All lines after the one containing "Optum (219, 447)", together with that line itself, should be written out exactly, down to the last line of the entries below.

Provided records below:

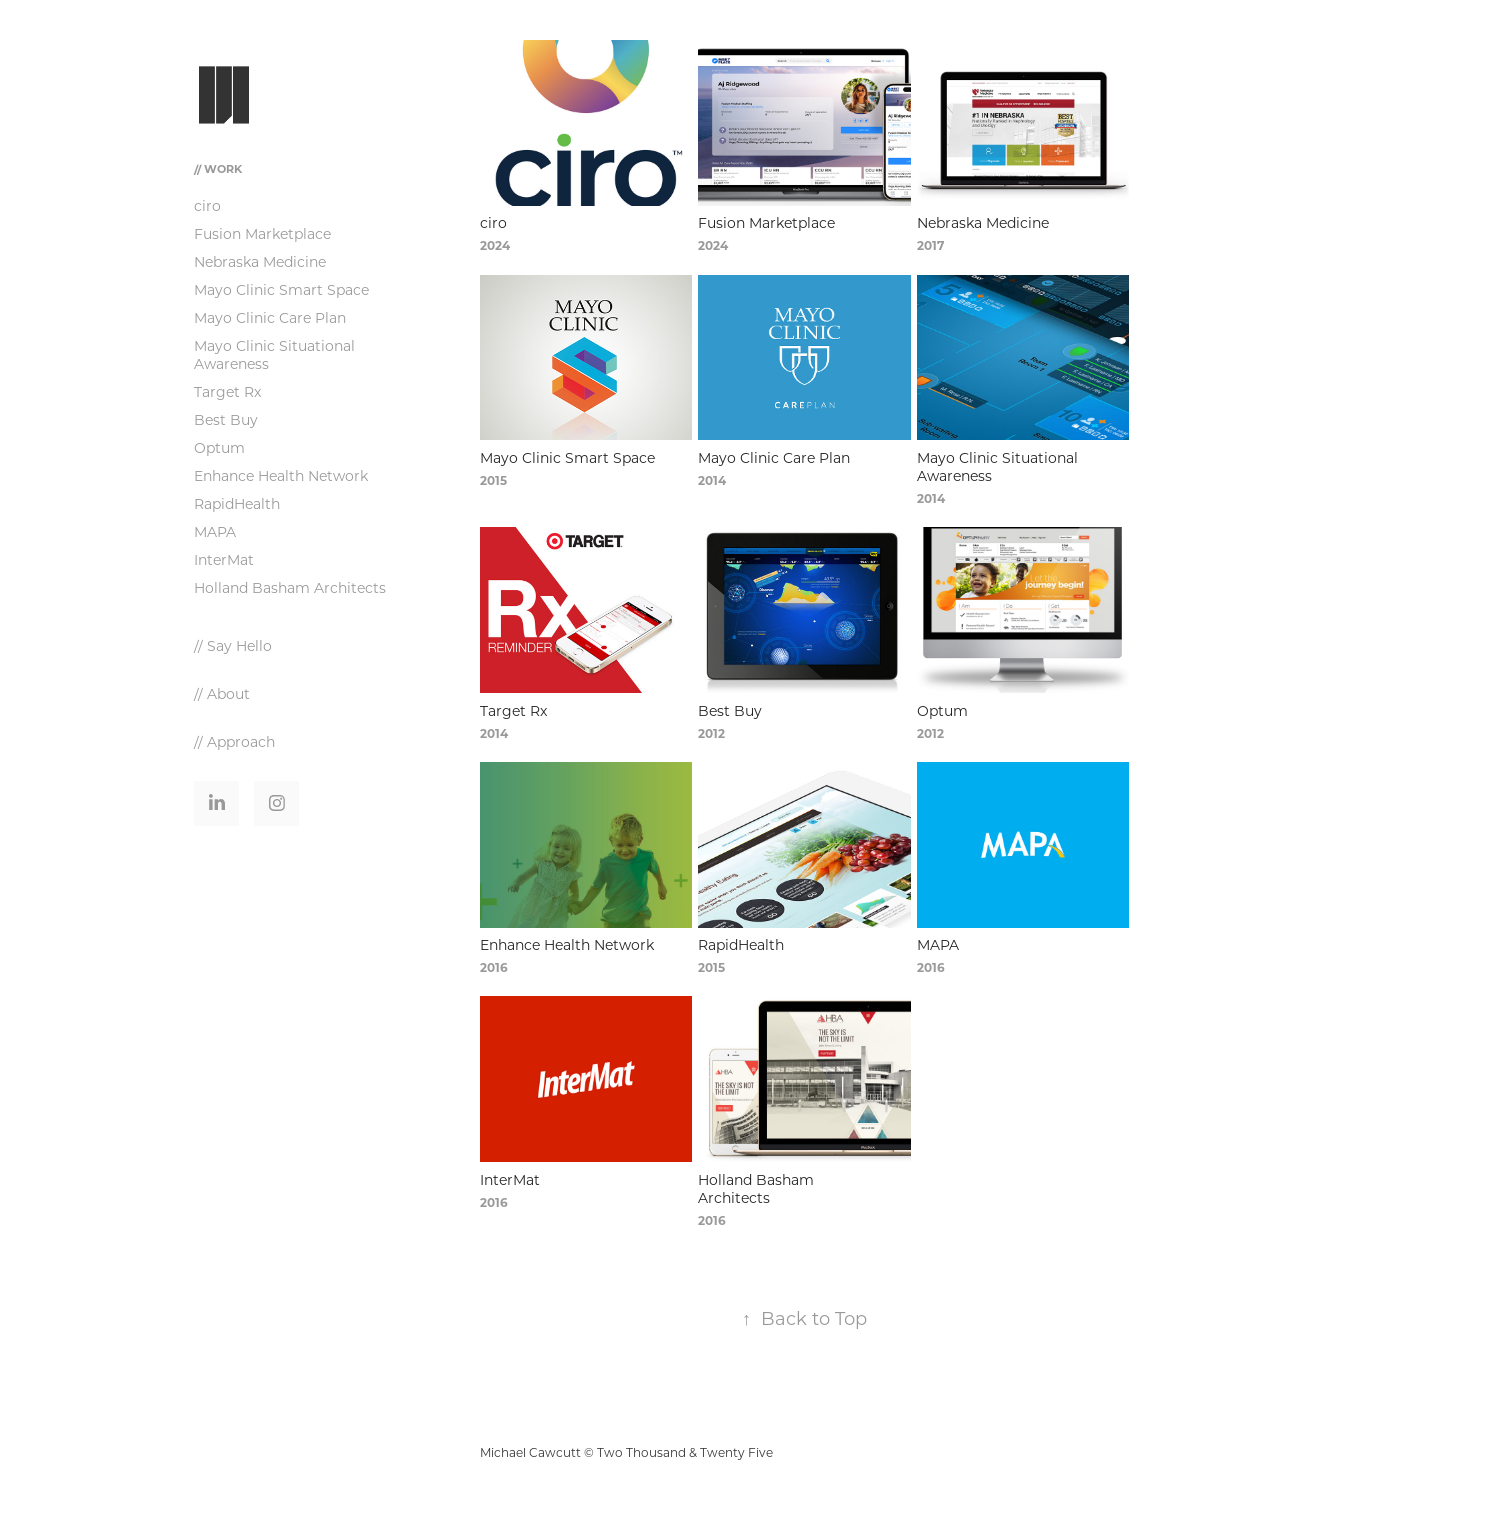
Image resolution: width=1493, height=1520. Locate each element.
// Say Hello (233, 645)
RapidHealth (237, 503)
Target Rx (227, 391)
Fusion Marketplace (262, 233)
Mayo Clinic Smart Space (281, 289)
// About (222, 693)
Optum (219, 447)
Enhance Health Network (281, 475)
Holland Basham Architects (290, 587)
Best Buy (226, 419)
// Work (218, 168)
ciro (207, 205)
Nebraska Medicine (260, 261)
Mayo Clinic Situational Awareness (274, 354)
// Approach (234, 741)
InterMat (224, 559)
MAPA (215, 531)
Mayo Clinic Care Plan (270, 317)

End of Provided records.

Written solution:
Optum (219, 447)
Enhance Health Network (281, 475)
Holland Basham Architects (290, 587)
Best Buy (226, 419)
// Work (218, 168)
ciro (207, 205)
Nebraska Medicine (260, 261)
Mayo Clinic Situational Awareness (274, 354)
// Approach (234, 741)
InterMat (224, 559)
MAPA (215, 531)
Mayo Clinic Care Plan (270, 317)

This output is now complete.